Повернулся Азарьё к другу:

— Потерянные мы в этом мире, забыли всё, а этот рабби нам праздники вернул.

— И хоронить научил, – добавил Нисон.

— Если рабби женить, он навсегда останется с нами.

— Барух hа-Шем, вдов у нас нет, но кто отдаст свою дочь за старика?

— Он старик? Нет, седой он, а голова бела от горя и страданий. На его глазах ноцрим убили жену и сыновей, а спасти их, привязанный к столбу, он не мог. И ещё скажу тебе, уважаемый Нисон, когда рабби приходит в мой дом, мы поём мизморы – песни святого царя Давида.

Он поёт, а я тихо повторяю, слушаю его и плачу: "Если бы не hа-Шем, который был с нами, когда народы восставали на нас, они, пылая яростью, проглотили бы нас живьём... Благословен Он, что не отдал нас на растерзание..."

Мы поём, а внучка Шошана садится в тёмный угол и не отрывает от него глаз. Надеется, что получит ответ от рабби, и я хотел бы, чтобы стал он моим зятем.
О, Благословенный, на то воля Твоя.

Между минхой и вечерней молитвой мужчины Тэрэбанта слушали габаев. Согласились давать на йешиву по динару с семьи и построить дом для рабби,
чтобы женился и жил как все.

Окончились осенние праздники. Холодный ветер дул с моря. То в одном, то в другом доме объявляли о свадьбе – это община приняла учеников рабби.

Учитель теперь жил один в новом доме; никто не знал, когда он ложился и когда вставал.

Днём он молился или писал тростниковым пером на пергаменте, который сам же выделывал из бычьей кожи, засоленной в бочках габая Азарьё.

А ночью в его окне, затянутом бычьим пузырём, горела лампада – горела подобно жёлтой звезде, близкой и далёкой одновременно.

Шошана, внучка старого Азарьё, поднималась на большой серый камень у дороги перед домом, и смотрела на тень человека над лампадой.

Душа болела, что он одинок в этом мире, мечтала быть рядом с ним, служить ему, подавать ему еду... Но он не видит, не знает.

Когда возвращалась домой, её встречал дедушка.
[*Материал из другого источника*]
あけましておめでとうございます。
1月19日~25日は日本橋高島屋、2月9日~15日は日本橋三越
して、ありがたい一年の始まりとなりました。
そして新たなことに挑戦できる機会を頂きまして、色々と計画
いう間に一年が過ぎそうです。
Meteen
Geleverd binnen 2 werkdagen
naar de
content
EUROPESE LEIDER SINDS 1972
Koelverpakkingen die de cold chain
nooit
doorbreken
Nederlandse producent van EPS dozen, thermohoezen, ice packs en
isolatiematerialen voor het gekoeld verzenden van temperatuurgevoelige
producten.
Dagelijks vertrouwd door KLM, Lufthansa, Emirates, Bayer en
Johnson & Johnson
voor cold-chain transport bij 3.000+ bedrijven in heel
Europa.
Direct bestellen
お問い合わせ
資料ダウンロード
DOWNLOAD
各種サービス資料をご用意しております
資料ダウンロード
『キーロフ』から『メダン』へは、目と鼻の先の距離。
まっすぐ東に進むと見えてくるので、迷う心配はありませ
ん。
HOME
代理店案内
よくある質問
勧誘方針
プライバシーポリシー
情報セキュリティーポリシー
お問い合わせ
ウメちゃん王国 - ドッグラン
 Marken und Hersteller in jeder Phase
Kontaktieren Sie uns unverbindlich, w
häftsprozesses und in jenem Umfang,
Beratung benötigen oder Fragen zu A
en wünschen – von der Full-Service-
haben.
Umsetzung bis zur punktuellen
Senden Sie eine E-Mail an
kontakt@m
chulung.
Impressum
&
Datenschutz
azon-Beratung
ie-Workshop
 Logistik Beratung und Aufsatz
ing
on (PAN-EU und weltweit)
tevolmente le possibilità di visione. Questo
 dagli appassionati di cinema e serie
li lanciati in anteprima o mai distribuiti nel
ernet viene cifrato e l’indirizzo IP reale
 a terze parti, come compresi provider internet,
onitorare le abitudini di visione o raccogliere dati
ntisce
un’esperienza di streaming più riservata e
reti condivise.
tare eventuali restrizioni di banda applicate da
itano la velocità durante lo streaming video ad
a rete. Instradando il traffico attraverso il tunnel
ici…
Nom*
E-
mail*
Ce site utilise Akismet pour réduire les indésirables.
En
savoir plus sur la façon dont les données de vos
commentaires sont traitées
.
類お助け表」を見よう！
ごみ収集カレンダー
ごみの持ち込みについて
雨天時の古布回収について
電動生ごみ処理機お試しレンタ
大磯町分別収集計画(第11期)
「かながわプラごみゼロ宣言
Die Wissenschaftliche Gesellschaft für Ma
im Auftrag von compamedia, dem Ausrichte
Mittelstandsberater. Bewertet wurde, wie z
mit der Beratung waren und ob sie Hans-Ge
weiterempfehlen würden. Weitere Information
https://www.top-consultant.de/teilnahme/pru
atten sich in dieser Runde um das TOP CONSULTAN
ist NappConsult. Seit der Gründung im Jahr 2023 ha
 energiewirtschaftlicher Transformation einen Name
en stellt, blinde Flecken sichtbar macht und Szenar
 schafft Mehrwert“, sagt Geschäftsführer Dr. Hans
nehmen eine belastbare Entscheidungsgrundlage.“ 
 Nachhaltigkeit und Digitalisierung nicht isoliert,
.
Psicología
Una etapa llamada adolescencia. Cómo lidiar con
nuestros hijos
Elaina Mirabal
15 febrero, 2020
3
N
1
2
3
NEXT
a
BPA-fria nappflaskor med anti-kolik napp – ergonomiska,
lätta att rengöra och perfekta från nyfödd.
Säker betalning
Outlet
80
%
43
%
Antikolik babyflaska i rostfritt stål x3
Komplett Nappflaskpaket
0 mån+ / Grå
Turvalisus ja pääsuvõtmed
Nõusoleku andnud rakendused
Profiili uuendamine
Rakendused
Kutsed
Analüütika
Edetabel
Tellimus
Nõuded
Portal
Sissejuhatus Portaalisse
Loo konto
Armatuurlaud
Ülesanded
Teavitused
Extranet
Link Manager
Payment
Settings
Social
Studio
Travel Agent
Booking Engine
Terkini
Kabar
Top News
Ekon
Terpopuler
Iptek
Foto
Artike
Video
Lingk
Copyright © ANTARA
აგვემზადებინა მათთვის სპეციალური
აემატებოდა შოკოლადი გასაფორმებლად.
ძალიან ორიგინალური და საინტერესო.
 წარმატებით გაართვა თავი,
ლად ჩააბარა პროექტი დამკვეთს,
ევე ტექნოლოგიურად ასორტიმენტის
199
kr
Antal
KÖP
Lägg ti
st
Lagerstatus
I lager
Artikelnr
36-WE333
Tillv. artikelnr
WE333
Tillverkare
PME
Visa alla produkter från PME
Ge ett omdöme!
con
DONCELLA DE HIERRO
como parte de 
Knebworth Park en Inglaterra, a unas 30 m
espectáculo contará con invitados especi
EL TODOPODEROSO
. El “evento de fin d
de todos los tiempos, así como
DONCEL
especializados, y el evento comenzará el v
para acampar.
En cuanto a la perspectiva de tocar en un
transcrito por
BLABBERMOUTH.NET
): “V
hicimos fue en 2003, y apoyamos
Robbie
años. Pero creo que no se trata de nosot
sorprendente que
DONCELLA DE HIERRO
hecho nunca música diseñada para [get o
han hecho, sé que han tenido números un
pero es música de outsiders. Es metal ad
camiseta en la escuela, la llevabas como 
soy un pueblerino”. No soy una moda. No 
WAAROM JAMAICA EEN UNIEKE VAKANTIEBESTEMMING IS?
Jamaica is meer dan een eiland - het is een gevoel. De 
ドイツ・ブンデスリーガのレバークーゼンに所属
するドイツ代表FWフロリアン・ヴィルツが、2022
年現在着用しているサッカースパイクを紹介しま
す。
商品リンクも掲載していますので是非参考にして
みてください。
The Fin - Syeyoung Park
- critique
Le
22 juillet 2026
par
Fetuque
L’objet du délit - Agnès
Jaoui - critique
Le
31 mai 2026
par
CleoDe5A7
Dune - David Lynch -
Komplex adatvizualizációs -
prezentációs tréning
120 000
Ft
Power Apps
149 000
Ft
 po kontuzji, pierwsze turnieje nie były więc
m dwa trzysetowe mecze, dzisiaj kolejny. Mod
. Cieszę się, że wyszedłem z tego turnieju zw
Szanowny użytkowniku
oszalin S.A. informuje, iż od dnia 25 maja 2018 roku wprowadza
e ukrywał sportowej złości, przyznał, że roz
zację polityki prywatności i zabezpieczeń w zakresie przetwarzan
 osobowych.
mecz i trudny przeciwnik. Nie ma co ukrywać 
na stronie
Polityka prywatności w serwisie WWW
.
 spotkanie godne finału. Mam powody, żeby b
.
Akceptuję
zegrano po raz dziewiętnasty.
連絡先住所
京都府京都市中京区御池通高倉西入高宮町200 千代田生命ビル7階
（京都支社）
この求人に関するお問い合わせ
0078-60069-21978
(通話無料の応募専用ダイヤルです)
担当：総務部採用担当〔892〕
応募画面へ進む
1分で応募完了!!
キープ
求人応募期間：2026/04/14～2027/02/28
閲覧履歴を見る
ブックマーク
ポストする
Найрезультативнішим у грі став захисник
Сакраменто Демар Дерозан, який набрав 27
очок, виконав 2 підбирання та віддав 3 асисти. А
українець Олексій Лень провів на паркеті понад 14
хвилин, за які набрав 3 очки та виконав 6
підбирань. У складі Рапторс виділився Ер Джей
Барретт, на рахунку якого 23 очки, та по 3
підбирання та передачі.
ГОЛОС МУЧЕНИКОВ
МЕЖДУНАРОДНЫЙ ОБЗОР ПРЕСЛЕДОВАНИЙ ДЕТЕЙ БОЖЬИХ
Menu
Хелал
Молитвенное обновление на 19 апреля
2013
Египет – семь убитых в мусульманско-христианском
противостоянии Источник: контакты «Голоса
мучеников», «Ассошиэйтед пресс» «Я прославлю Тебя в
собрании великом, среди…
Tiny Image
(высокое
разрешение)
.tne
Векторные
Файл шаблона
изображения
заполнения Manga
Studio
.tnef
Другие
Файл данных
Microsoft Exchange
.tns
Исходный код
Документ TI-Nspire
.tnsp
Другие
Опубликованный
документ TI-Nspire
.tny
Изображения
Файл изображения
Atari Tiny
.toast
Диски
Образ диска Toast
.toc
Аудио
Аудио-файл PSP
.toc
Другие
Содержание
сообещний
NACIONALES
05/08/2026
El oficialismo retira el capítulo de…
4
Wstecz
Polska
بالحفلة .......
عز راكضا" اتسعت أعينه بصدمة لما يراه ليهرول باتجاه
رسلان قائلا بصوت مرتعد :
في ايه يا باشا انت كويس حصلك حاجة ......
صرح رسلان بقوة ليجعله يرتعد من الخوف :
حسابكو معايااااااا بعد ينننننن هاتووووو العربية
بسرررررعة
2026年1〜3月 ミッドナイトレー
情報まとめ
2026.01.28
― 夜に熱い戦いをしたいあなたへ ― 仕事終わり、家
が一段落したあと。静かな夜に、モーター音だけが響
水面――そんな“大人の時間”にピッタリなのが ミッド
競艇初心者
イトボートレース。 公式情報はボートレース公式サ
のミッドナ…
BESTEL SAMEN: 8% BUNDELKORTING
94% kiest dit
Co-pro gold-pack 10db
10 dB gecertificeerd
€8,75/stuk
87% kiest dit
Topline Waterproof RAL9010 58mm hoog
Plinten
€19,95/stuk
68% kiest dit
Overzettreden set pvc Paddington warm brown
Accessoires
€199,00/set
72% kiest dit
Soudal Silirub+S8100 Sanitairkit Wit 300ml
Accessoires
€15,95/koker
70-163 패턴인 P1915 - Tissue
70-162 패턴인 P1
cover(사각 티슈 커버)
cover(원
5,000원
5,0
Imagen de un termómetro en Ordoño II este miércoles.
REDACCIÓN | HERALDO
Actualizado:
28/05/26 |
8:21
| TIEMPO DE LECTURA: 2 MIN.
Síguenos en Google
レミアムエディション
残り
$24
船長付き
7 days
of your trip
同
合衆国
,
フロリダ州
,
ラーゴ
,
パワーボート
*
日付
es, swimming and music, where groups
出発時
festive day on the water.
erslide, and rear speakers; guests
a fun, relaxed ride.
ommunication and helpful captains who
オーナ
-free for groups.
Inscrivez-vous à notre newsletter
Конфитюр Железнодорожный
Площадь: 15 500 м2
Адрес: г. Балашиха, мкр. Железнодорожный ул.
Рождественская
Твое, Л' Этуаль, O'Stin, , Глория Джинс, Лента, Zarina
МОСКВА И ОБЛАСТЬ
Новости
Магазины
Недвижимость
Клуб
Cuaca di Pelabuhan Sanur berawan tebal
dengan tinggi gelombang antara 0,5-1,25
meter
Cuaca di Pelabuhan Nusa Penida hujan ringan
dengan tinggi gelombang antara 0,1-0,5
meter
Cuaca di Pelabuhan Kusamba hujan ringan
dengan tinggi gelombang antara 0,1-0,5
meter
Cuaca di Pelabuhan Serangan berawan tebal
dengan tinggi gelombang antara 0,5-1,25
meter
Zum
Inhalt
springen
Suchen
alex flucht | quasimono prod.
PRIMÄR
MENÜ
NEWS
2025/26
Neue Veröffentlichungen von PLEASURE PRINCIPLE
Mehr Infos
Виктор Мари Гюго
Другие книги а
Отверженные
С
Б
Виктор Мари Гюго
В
Все спали, а он учил внучку говорить с hа-Шемом или рассказывал о Дворе, которая была судьёй еврейского народа, рассказывал о моавитянке Рут – прабабушке царя Давида, рассказывал о Ханне, освятившей Имя Благословенного.

После этого Шошане снились холмы далёкой страны, высокие пальмы тэмарим – фиников, на берегу синего озера, и белый город, парящий над холмами.

Люди привыкли к рабби Шимону Сефэро, к ежедневным беседам между двумя молитвами.

Но они не понимали, почему рабби, когда читает в шаббат, не желает объяснять слова Торы, пока не завершит всю недельную главу. Просили переводить каждый пасук – стих, а он отвечал, что нельзя прерывать чтение. Евреи Тэрэбанта спорят, а он прикроет глаза и молчит.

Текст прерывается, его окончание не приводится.